For all the talk about new politics since the end of the Cold War and new social interaction since the advent of the Internet, the most obvious fact about the current political landscape is the lack of activism, the smallness of demonstrations. Does anyone with any historical memory seriously believe that the GFC would have caused such a little stir in the ’70s or ’80s?
But, oh, there’s a few hundred people twittering their way into world history …
Arnold Freedman writes: Re. “Productivity needs a shot in the arm — why not a GST boost?” (yesterday, item 3). I would like to complain about Adam Creighton’s article of October 18 for gross hypocrisy in calling the Australian Senate economically illiterate. Arguing that the most pointless, economically damaging and regressive tax in Australia’s already pointless, economically damaging and regressive tax system should be extended and increased clearly makes this Creighton character the economic illiterate.
That a supposedly “independent” media outlet should give voice to such mean spirited, sadistic vested interests should give Crikey cause for self-reflection on the value of its integrity in the Australian media landscape. I would suggest offering a right-of-reply to someone of credible economic standing immediately. The likes of Bill Mitchell from the University of Newcastle or Frank Stilwell of the University of Sydney spring to mind.
Labor and Greens:
John Hunwick writes: Re. “Greens take the agenda because no one else wants it” (yesterday, item 14). Charles Richardson is right in his summary of the relationship between the Greens and Labor. It is obvious that Labor is hell bent on denying its own values and is being saved from doing so by the compassion and common sense of the Greens.
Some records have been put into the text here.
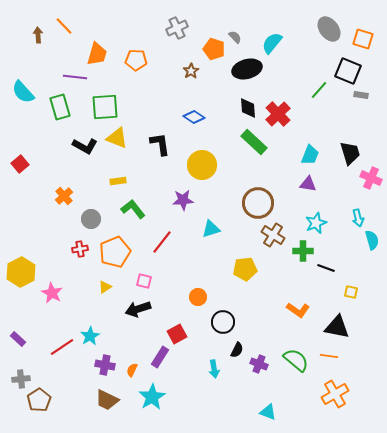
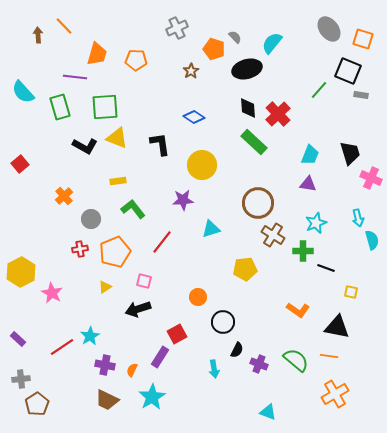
brown pentagon at (39, 400): moved 2 px left, 4 px down
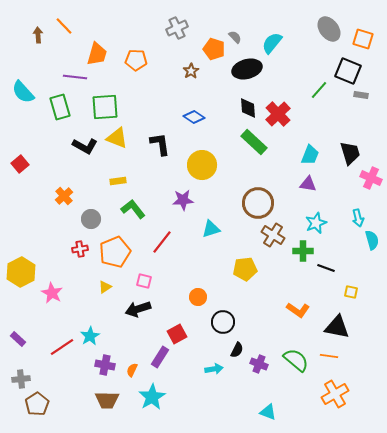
cyan arrow at (214, 369): rotated 90 degrees counterclockwise
brown trapezoid at (107, 400): rotated 25 degrees counterclockwise
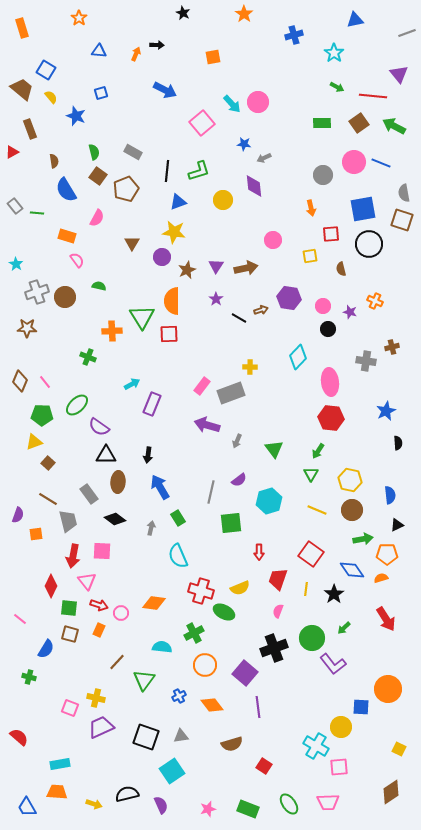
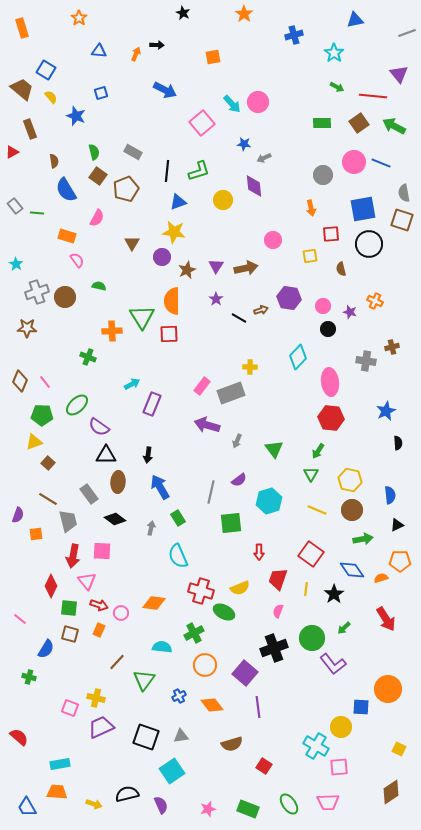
orange pentagon at (387, 554): moved 13 px right, 7 px down
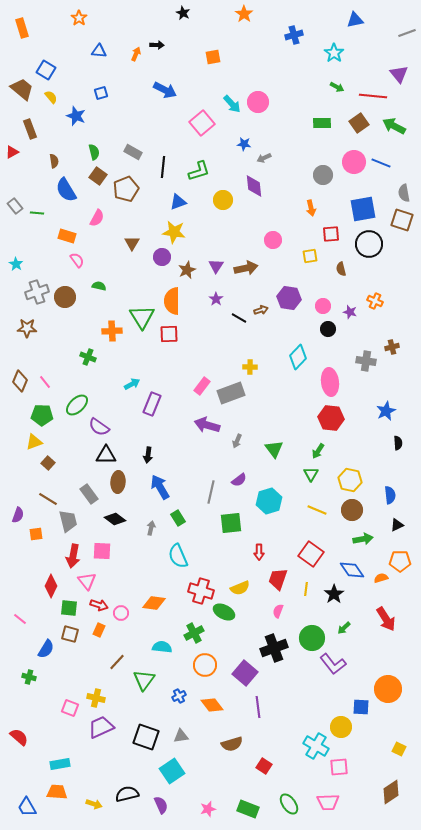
black line at (167, 171): moved 4 px left, 4 px up
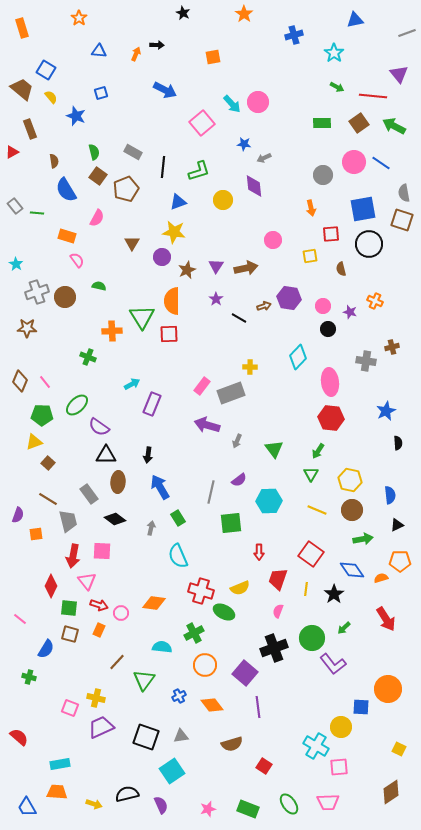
blue line at (381, 163): rotated 12 degrees clockwise
brown arrow at (261, 310): moved 3 px right, 4 px up
cyan hexagon at (269, 501): rotated 15 degrees clockwise
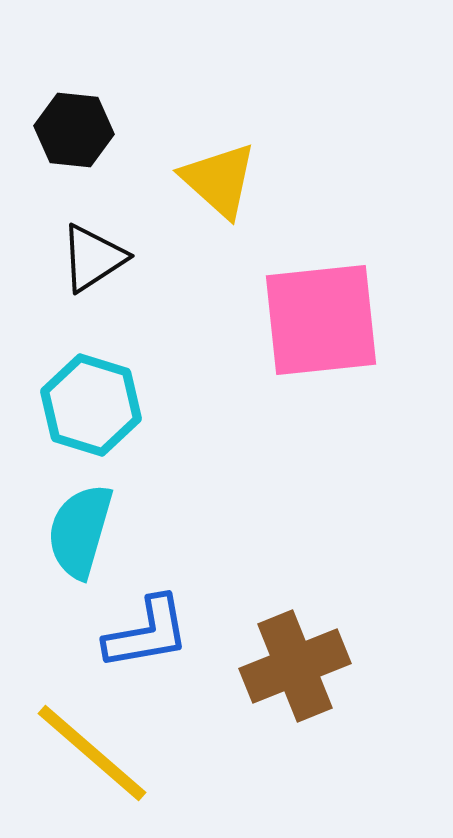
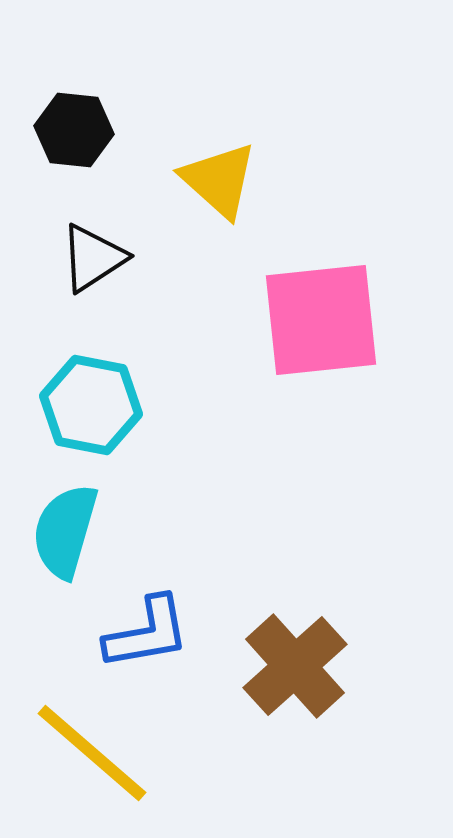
cyan hexagon: rotated 6 degrees counterclockwise
cyan semicircle: moved 15 px left
brown cross: rotated 20 degrees counterclockwise
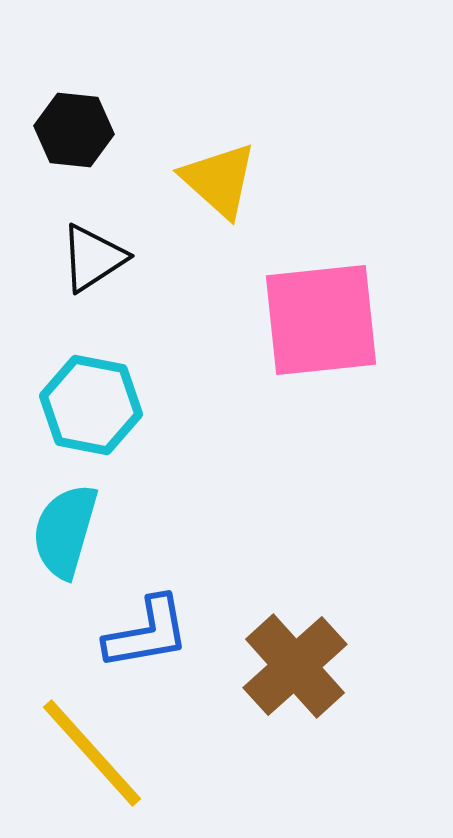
yellow line: rotated 7 degrees clockwise
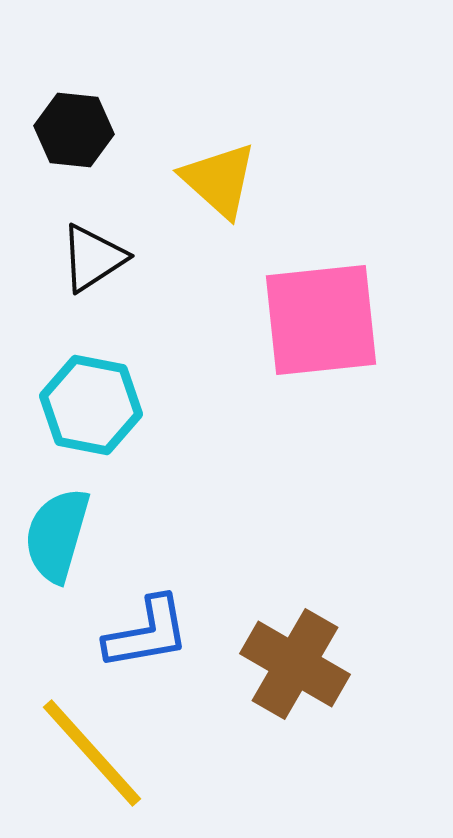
cyan semicircle: moved 8 px left, 4 px down
brown cross: moved 2 px up; rotated 18 degrees counterclockwise
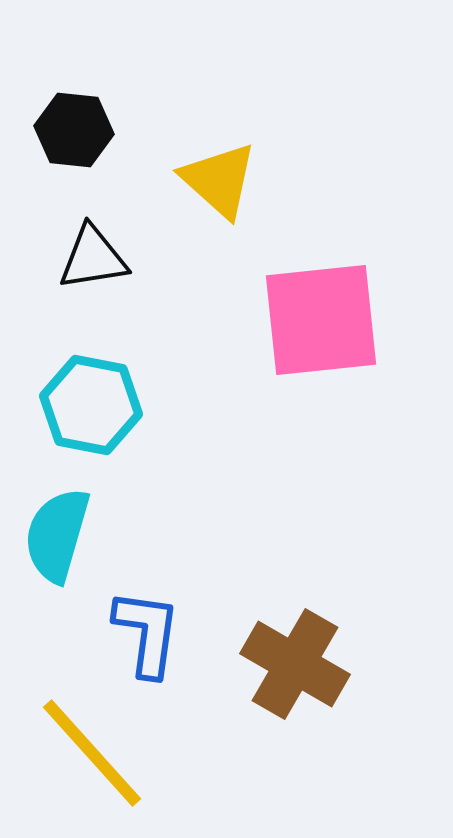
black triangle: rotated 24 degrees clockwise
blue L-shape: rotated 72 degrees counterclockwise
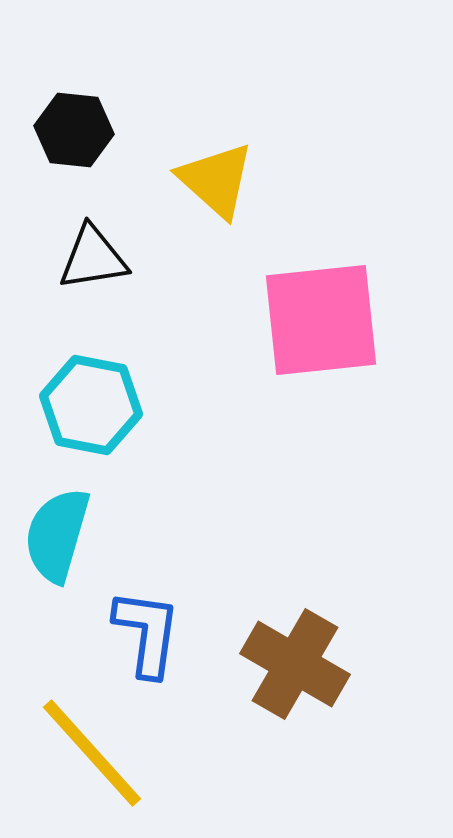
yellow triangle: moved 3 px left
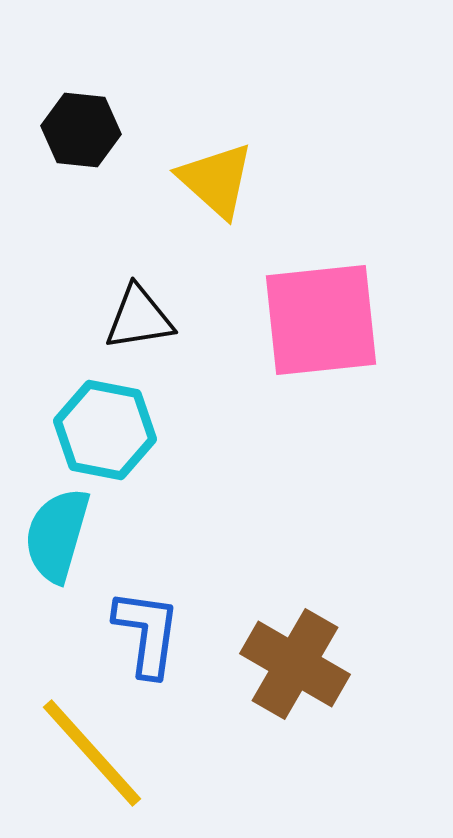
black hexagon: moved 7 px right
black triangle: moved 46 px right, 60 px down
cyan hexagon: moved 14 px right, 25 px down
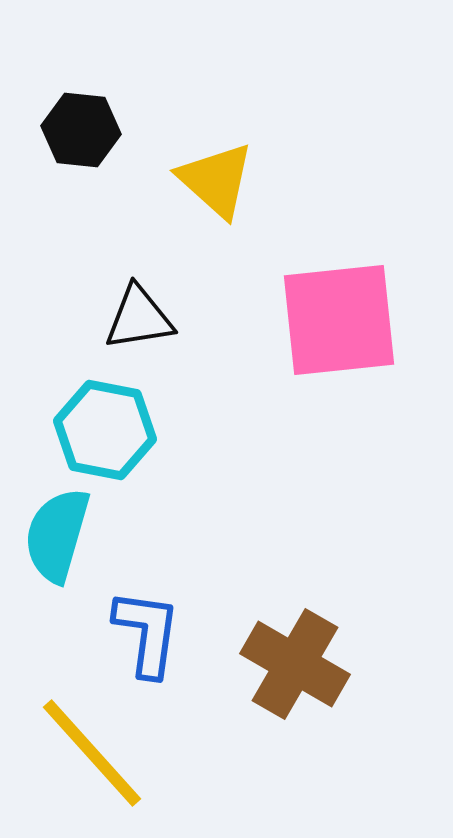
pink square: moved 18 px right
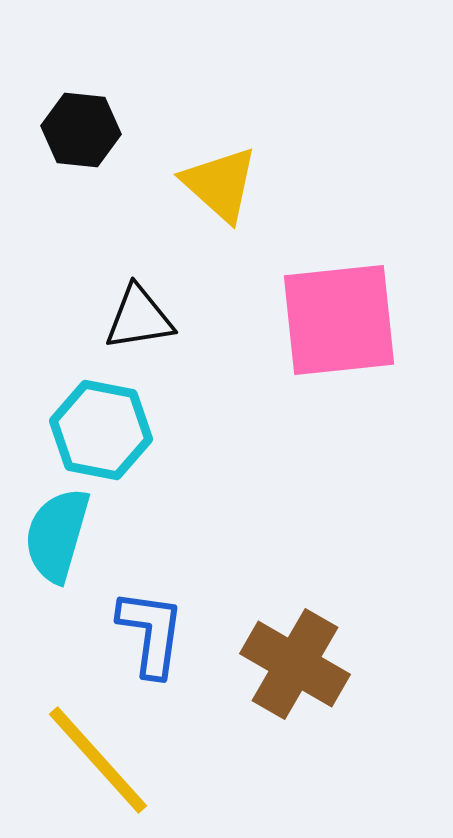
yellow triangle: moved 4 px right, 4 px down
cyan hexagon: moved 4 px left
blue L-shape: moved 4 px right
yellow line: moved 6 px right, 7 px down
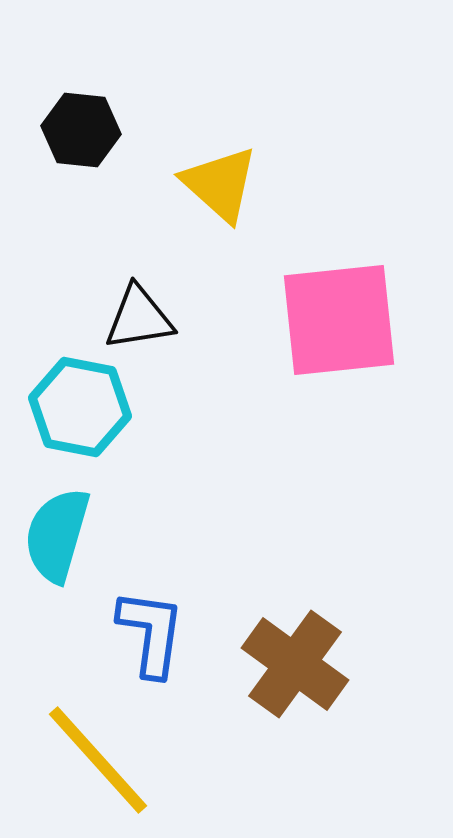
cyan hexagon: moved 21 px left, 23 px up
brown cross: rotated 6 degrees clockwise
I therefore find it frightening that in every day discussion (on the ABC and elsewhere) there is always a Labor representative, a Liberal representative and yet no Green. Perhaps in the coming months it will gradually dawn on more and more people that Labor and Liberal are Tweedledum and Tweedledumber and the only real alternative is the Greens. Thank God they hold the balance of power in the federal Upper House for years to come.
The Bell decision:
Joshua Saunders writes: Re. “Power Shots: Nine changes story … Bell case lingo … Markson exposes …” (yesterday, item 15). Regarding the use of obscure words by Justice Owen in the Bell decision. I had the significant misfortune of summarising the decision for one of the legal journals, which required reading much of it. Most of the very obscure words appear only at the very start and the very end of the decision.
Owen J explained this practice thus:
“The monotony of reading, writing (and arithmetic) was ameliorated a little by sporadic resort to literary and other fanciful references and by an occasional (and admittedly mischievous) tendency to a sesquipedalian style …”
Most of the 3000-plus pages are actually very well written. Owen J came to the final hearing in Bell immediately after finishing off the HIH Royal Commission. His Honour’s mild self-indulgence was, in the circumstances, understandable!